Need to get used to two terms – step up and step down.
If you have a left to right shunt, and have oxygenated blood going into unO2’d blood, what is happening to O2 saturation on the right side? Step up b/c mixing O2’d with unO2’d blood.
If you have a right to left shunt with unO2’d blood going into the O2’d blood?
Step down.
The O2 saturation on the right side of the heart in blood returning from the body is 75%. The O2 saturation on the left side is 95%.
C. VSD (MC)
Who’s stronger -‐ left or right ventricle? Left, therefore the direction of the shunt is left to right. So, oxygenated blood will be dumped into the right ventricle, leading to step up. Also, it will pump it out of the pulmonary artery, leading to step up. So, you have a step up of O2 in right vent and pul artery. What if this is not corrected? With this mech, you are volume overloading the right side of the heart b/c of all that blood coming over. The outcome of this will be pulmonary HTN (the pulmonary artery has to deal with more blood and must contract more – leading to pul HTN) – Once pul HTN occurs, right ventricle will have a problem contracting and it will get hypertrophied. Suddenly, you run the risk of reversing a shunt b/c then right ventricle could eventually be stronger than the left. So, it will be a right to left shunt – this is called Eisenmenger’s syndrome. So, an uncorrected left to right shunt has the potential for producing Eisenmenger’s syndrome. After reversal of the shunt occurs, pt will have cyanosis (aka cyanosis tardive). Most VSD’s close spontaneously and some need to be patched.
D. ASD
Normal for a fetus to have a patent foramen ovale; it is not normal once they are born. Which direction will blood go through the foramen ovale? Left to right (b/c the left side is always stronger than the right). Therefore, what will happen to the right atrium? Step up – so it will go from 75 to 80%. What will happen to the right ventricle and pulmonary artery? Step up. So, what is the main diff in O2 saturations in VSD vs ASD? ASD is step up of O2 also in the right atrium. Are you volume overloading the right heart? Yes. So do you run a risk for Eisenmenger’s? Yes. What else are at increased risk for? Paradoxical embolization.

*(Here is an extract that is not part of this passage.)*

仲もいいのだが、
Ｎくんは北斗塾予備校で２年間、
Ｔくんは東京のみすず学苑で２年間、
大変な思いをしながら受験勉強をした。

What if you weren’t lucky enough to have a DVT in the leg, and it embolize up and the pressures of the right side of the heart are increasing, and you have a patent foramen ovale – will there be an embolus that can go from the right atrium to the left atrium and will have a venous clot in arterial circulation? Yes – this occurs in pts with ASD.

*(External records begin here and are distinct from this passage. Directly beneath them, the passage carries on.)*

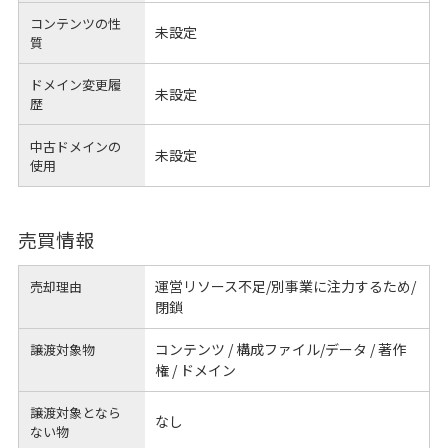
コンテンツの性
未設定
質
ドメイン変更履
未設定
歴
中古ドメインの
未設定
使用
売買情報
運営リソース不足/別事業に注力するため/
売却理由
閉鎖
コンテンツ / 構成ファイル/データ / 著作
譲渡対象物
権 / ドメイン
譲渡対象となら
なし
ない物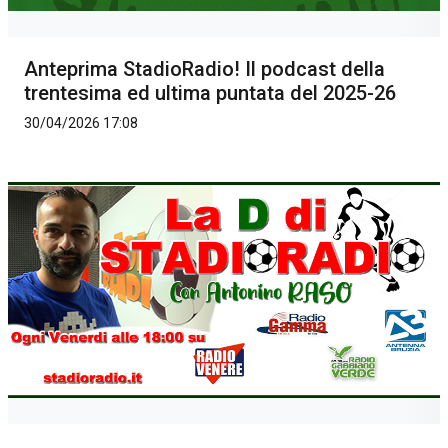
Anteprima StadioRadio! Il podcast della
trentesima ed ultima puntata del 2025-26
30/04/2026 17:08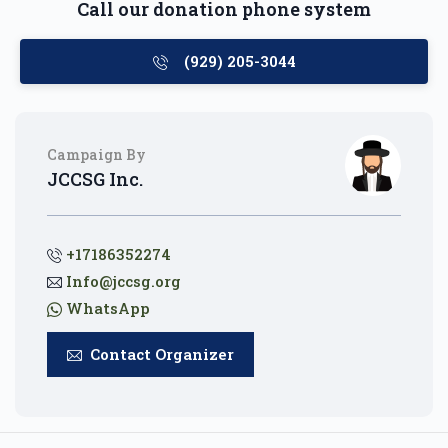
Call our donation phone system
(929) 205-3044
Campaign By
JCCSG Inc.
+17186352274
Info@jccsg.org
WhatsApp
Contact Organizer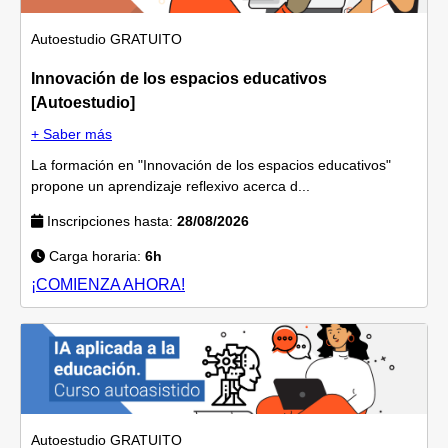
Autoestudio
GRATUITO
Innovación de los espacios educativos
[Autoestudio]
+ Saber más
La formación en "Innovación de los espacios educativos"
propone un aprendizaje reflexivo acerca d...
Inscripciones hasta:
28/08/2026
Carga horaria:
6h
¡COMIENZA AHORA!
Autoestudio
GRATUITO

MC teratogen that has ASD associated with it? Fetal alcohol syndrome (1/5000) E. PDA
It’s normal in a fetus but not when they are born. Connection between the aorta and pulmonary artery – which is stronger? Aorta. So, oxygenated blood goes from left and get dumped in the pulmonary artery before going into the lungs. So, what happens in the pulmonary artery? Step up. So, now its 80% O2 saturation – the pulmonary artery is the only thing that has a step up of O2. Then will go under the lungs and the pulmonary vein will have the normal 95% O2 sat. B/c there is an opening between these, there is blood going back and forth during systole and diastole – machinery murmur – where is it heard best? Between shoulder blades.

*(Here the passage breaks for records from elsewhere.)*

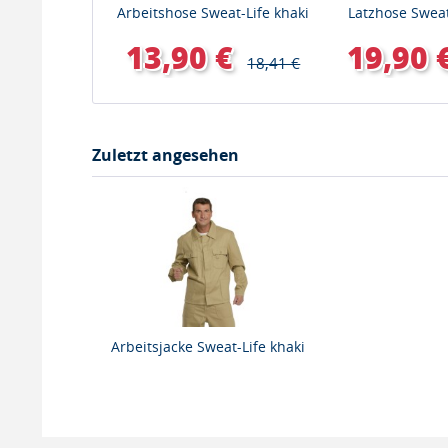
Arbeitshose Sweat-Life khaki
Latzhose Sweat
13,90 €
19,90 
18,41 €
Zuletzt angesehen
Arbeitsjacke Sweat-Life khaki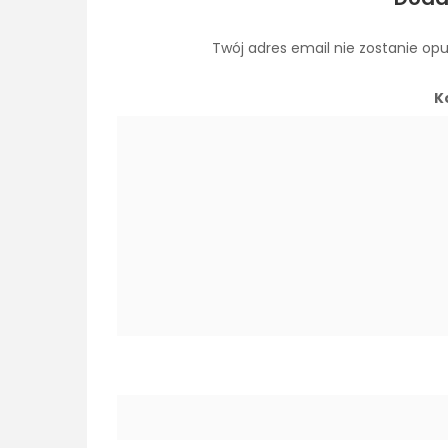
Twój adres email nie zostanie op
K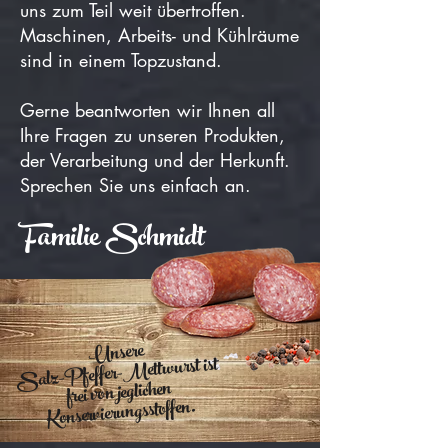
uns zum Teil weit übertroffen.
Maschinen, Arbeits- und Kühlräume
sind in einem Topzustand.
Gerne beantworten wir Ihnen all
Ihre Fragen zu unseren Produkten,
der Verarbeitung und der Herkunft.
Sprechen Sie uns einfach an.
Familie Schmidt
Unsere
Salz-Pfeffer-
Mettwurst ist
frei von jeglichen
Konservierungsstoffen.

Can you vol. overload the right heart? Yes. Pulmonary HTN? Yes. Now which way will the shunt go? Will go the same way when it was a fetus; you will have unO2’d blood dumping into the aorta. Where does the ductus empty? Distal to the subclavian artery – so, the baby will have pink on top and blue on bottom b/c dumping unO2’d blood below the subclavian artery, therefore will have differential cyanosis – pink on top, cyanotic on bottom. What is the teratogen assoc with PDA? Congenital Rubella. If you had a PDA, can you close it off without surgery? Yes.
How? Indomethacin -‐ this is a potent NSAID, which would inhibit PGE2, and therefore would start constricting and close on its own.